Work task> Copy each line of the entries that contains the word "métallique".

Saved entries
**********

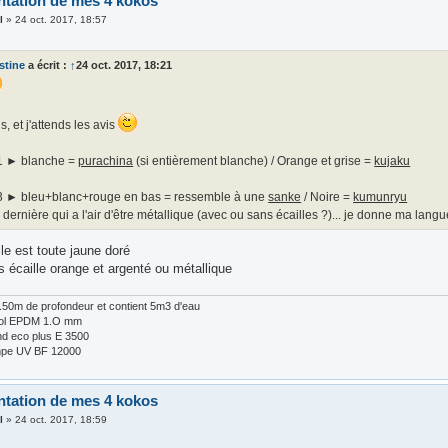
ntation de mes 4 kokos
l
»
24 oct. 2017, 18:57
stine
a écrit :
↑
24 oct. 2017, 18:21
is, et j'attends les avis
1 ► blanche =
purachina
(si entièrement blanche) / Orange et grise =
kujaku
3 ► bleu+blanc+rouge en bas = ressemble à une
sanke
/ Noire =
kumunryu
 dernière qui a l'air d'être métallique (avec ou sans écailles ?)... je donne ma lang
lle est toute jaune doré
s écaille orange et argenté ou métallique
 1.50m de profondeur et contient 5m3 d'eau
Fol EPDM 1.O mm
d eco plus E 3500
lampe UV BF 12000
ntation de mes 4 kokos
l
»
24 oct. 2017, 18:59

**********

Answer>
 dernière qui a l'air d'être métallique (avec ou sans écailles ?)... je donne ma lang
s écaille orange et argenté ou métallique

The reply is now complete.